--- LISTED RECORDS ---
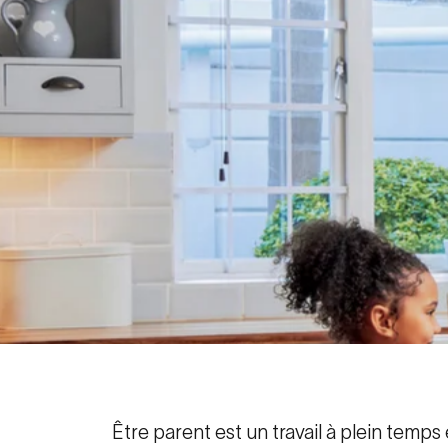
Être parent est un travail à plein temps 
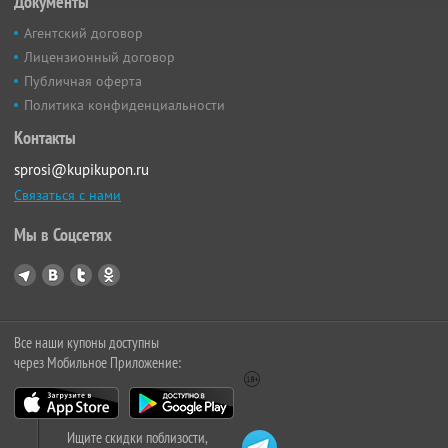
Документы
Агентский договор
Лицензионный договор
Публичная оферта
Политика конфиденциальности
Контакты
sprosi@kupikupon.ru
Связаться с нами
Мы в Соцсетях
Все наши купоны доступны
через Мобильное Приложение:
Ищите скидки поблизости,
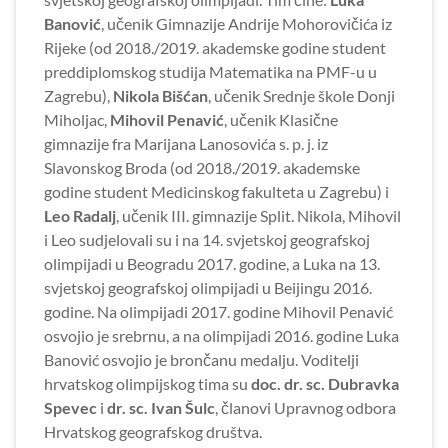
Banović
, učenik Gimnazije Andrije Mohorovičića iz
Rijeke (od 2018./2019. akademske godine student
preddiplomskog studija Matematika na PMF-u u
Zagrebu),
Nikola Bišćan
, učenik Srednje škole Donji
Miholjac,
Mihovil Penavić
, učenik Klasične
gimnazije fra Marijana Lanosovića s. p. j. iz
Slavonskog Broda (od 2018./2019. akademske
godine student Medicinskog fakulteta u Zagrebu) i
Leo Radalj
, učenik III. gimnazije Split. Nikola, Mihovil
i Leo sudjelovali su i na 14. svjetskoj geografskoj
olimpijadi u Beogradu 2017. godine, a Luka na 13.
svjetskoj geografskoj olimpijadi u Beijingu 2016.
godine. Na olimpijadi 2017. godine Mihovil Penavić
osvojio je srebrnu, a na olimpijadi 2016. godine Luka
Banović osvojio je brončanu medalju. Voditelji
hrvatskog olimpijskog tima su
doc. dr. sc. Dubravka
Spevec
i
dr. sc. Ivan Šulc
, članovi Upravnog odbora
Hrvatskog geografskog društva.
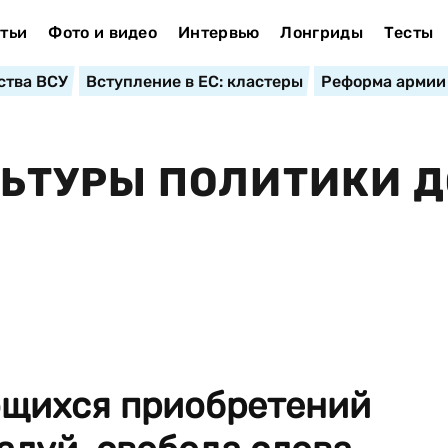
тьи
Фото и видео
Интервью
Лонгриды
Тесты
ства ВСУ
Вступление в ЕС: кластеры
Реформа армии
УЛЬТУРЫ ПОЛИТИКИ 
щихся приобретений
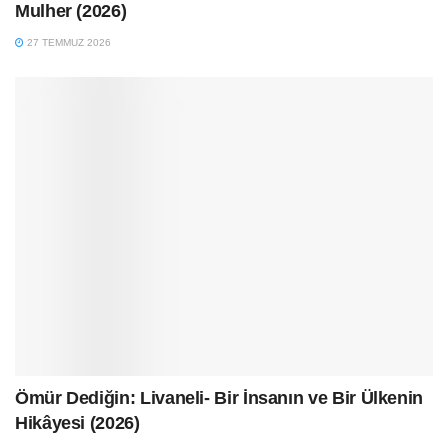
Mulher (2026)
27 TEMMUZ 2026
Ömür Dediğin: Livaneli- Bir İnsanın ve Bir Ülkenin
Hikâyesi (2026)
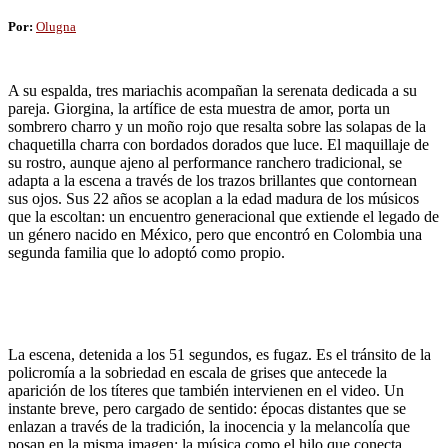
Por:
Olugna
A su espalda, tres mariachis acompañan la serenata dedicada a su
pareja. Giorgina, la artífice de esta muestra de amor, porta un
sombrero charro y un moño rojo que resalta sobre las solapas de la
chaquetilla charra con bordados dorados que luce. El maquillaje de
su rostro, aunque ajeno al performance ranchero tradicional, se
adapta a la escena a través de los trazos brillantes que contornean
sus ojos. Sus 22 años se acoplan a la edad madura de los músicos
que la escoltan: un encuentro generacional que extiende el legado de
un género nacido en México, pero que encontró en Colombia una
segunda familia que lo adoptó como propio.
La escena, detenida a los 51 segundos, es fugaz. Es el tránsito de la
policromía a la sobriedad en escala de grises que antecede la
aparición de los títeres que también intervienen en el video. Un
instante breve, pero cargado de sentido: épocas distantes que se
enlazan a través de la tradición, la inocencia y la melancolía que
posan en la misma imagen; la música como el hilo que conecta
---
DIRECTIONS:
Word for word, restate every line of the listing, omitting the pictures.

EXERCISE ANSWER:
Être parent est un travail à plein temps 
Документы
Агентский договор
Лицензионный договор
Публичная оферта
Политика конфиденциальности
Контакты
sprosi@kupikupon.ru
Связаться с нами
Мы в Соцсетях
Все наши купоны доступны
через Мобильное Приложение:
Ищите скидки поблизости,
Banović
, učenik Gimnazije Andrije Mohorovičića iz
Rijeke (od 2018./2019. akademske godine student
preddiplomskog studija Matematika na PMF-u u
Zagrebu),
Nikola Bišćan
, učenik Srednje škole Donji
Miholjac,
Mihovil Penavić
, učenik Klasične
gimnazije fra Marijana Lanosovića s. p. j. iz
Slavonskog Broda (od 2018./2019. akademske
godine student Medicinskog fakulteta u Zagrebu) i
Leo Radalj
, učenik III. gimnazije Split. Nikola, Mihovil
i Leo sudjelovali su i na 14. svjetskoj geografskoj
olimpijadi u Beogradu 2017. godine, a Luka na 13.
svjetskoj geografskoj olimpijadi u Beijingu 2016.
godine. Na olimpijadi 2017. godine Mihovil Penavić
osvojio je srebrnu, a na olimpijadi 2016. godine Luka
Banović osvojio je brončanu medalju. Voditelji
hrvatskog olimpijskog tima su
doc. dr. sc. Dubravka
Spevec
i
dr. sc. Ivan Šulc
, članovi Upravnog odbora
Hrvatskog geografskog društva.
тьи
Фото и видео
Интервью
Лонгриды
Тесты
ства ВСУ
Вступление в ЕС: кластеры
Реформа армии
УЛЬТУРЫ ПОЛИТИКИ 
щихся приобретений
Mulher (2026)
27 TEMMUZ 2026
Ömür Dediğin: Livaneli- Bir İnsanın ve Bir Ülkenin
Hikâyesi (2026)
Por:
Olugna
A su espalda, tres mariachis acompañan la serenata dedicada a su
pareja. Giorgina, la artífice de esta muestra de amor, porta un
sombrero charro y un moño rojo que resalta sobre las solapas de la
chaquetilla charra con bordados dorados que luce. El maquillaje de
su rostro, aunque ajeno al performance ranchero tradicional, se
adapta a la escena a través de los trazos brillantes que contornean
sus ojos. Sus 22 años se acoplan a la edad madura de los músicos
que la escoltan: un encuentro generacional que extiende el legado de
un género nacido en México, pero que encontró en Colombia una
segunda familia que lo adoptó como propio.
La escena, detenida a los 51 segundos, es fugaz. Es el tránsito de la
policromía a la sobriedad en escala de grises que antecede la
aparición de los títeres que también intervienen en el video. Un
instante breve, pero cargado de sentido: épocas distantes que se
enlazan a través de la tradición, la inocencia y la melancolía que
posan en la misma imagen; la música como el hilo que conecta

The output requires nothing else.